Congresso sulla vita consagrata
PASSIONE PER CRISTO, PASSIONE PER L’UMANITÀ
“Quello che lo Spirito dice oggi alla Vita Consacrata”
Convinzioni e prospettive
C’era una moltitudine immensa…
di ogni nazione, razza, popolo e lingua
…l’Agnello li guiderà alle sorgenti dell’acqua della vita
(Ap 7,9.17)
Il Congresso sulla vita consacrata, celebrato a Roma dal 23 al 27 novembre 2004, ultima settimana dell’anno liturgico, e organizzato dall’Unione delle Superiore e dall’Unione dei Superiori Generali, è stato un avvenimento senza precedenti. Ad esso abbiamo partecipato 847 persone consacrate, provenienti da tutto il mondo:
95 dall’Africa,
250 dall’America,
92 dall’Asia,
16 dall’ Oceania
e 394 dall’Europa.
“So dove vivi… conosco la tua tribolazione
e la tua povertà…” (Ap 2,13.9)
Le due icone: del Samaritano (Lc 10, 25-37) e della Samaritana (Gv 4, 4-43), sono come uno specchio nel quale vediamo riflessa la nostra situazione di ferite e di sete, di guarigione di acqua viva.
Siamo parte dell’umanità:
assetata di benessere in un mondo di consumi e di povertà, di amore in mezzo al caos e disordine amoroso, di trascendenza in un contesto di disincanto politico ed esistenziale;
che accorre ai grandi pozzi per calmare la sua sete (come la Samaritana) e ne scava di nuovi, come Giacobbe;
che desidera sapere (come lo scriba) e sviluppa saperi e tecnologie;
che crea istituzioni (come il tempio e la locanda) per colmare i suoi aneliti di trascendenza e i suoi bisogni vitali; e genera pregiudizi di razza, di religione e di sesso;
che si sente in molti aspetti ferita e mezzo morta, esclusa e povera, senza famiglia, violentata e insicura, inferma e affamata (come l’essere umano caduto lungo la strada), a causa della violenza, le guerre e il terrorismo, della concentrazione del potere e l’arbitrarietà ingiusta, del perverso sistema economico e dell’egoismo accaparratore (i banditi).

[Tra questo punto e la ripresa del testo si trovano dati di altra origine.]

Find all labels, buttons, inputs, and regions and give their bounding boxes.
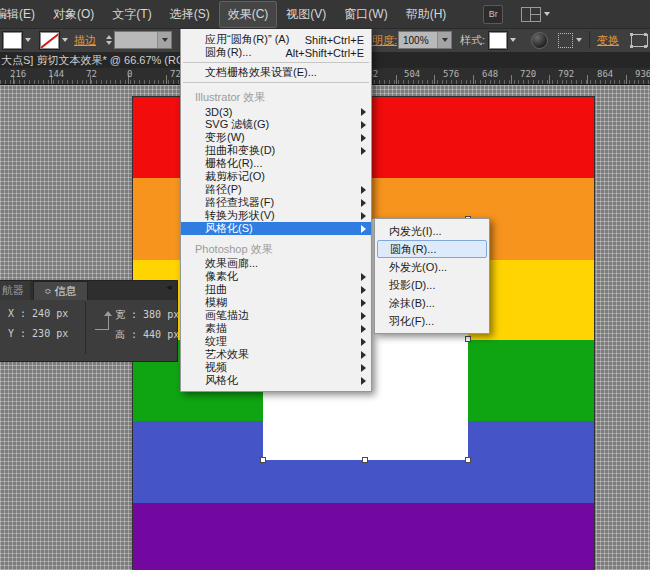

Nello specchio delle due icone, talvolta ci vediamo con il volto
dell’istituzione sacra (sacerdote, levita, scriba, tempio) lontana dai poveri e dai dolori dell’umanità;
della sposa prostituita con alleanze di convenienza (le nostre idolatrie).
Ci troviamo in un cambiamento di epoca, marcato da:
grandi progressi della scienza e della tecnologia, e ancora incapaci di risolvere i grandi problemi dell’umanità;
potenti mezzi di comunicazione che spesso e volentieri colonizzano il nostro spirito;
la mondializzazione e la globalizzazione che ci rendono interdipendenti, e che contemporaneamente danneggiano le identità particolari;
avvenimenti (kairoi) che ci sorprendono e ci confondono (“allora apparve... un samaritano”) e che esprimono che Dio è il Signore della storia;
la sete e la crisi di “senso”, per le quali si offrono mille proposte e promesse.
Leggiamo e capiamo questo tempo con il criterio evangelico che le due icone ci offrono, facendoci interpellare e toccare:
dalla sete di senso;
dal dolore dell’umanità;
dalla passione per Gesù Cristo, mediatore della nostra Alleanza con Dio;
dalla compassione per i dolori e le necessità dell’umanità.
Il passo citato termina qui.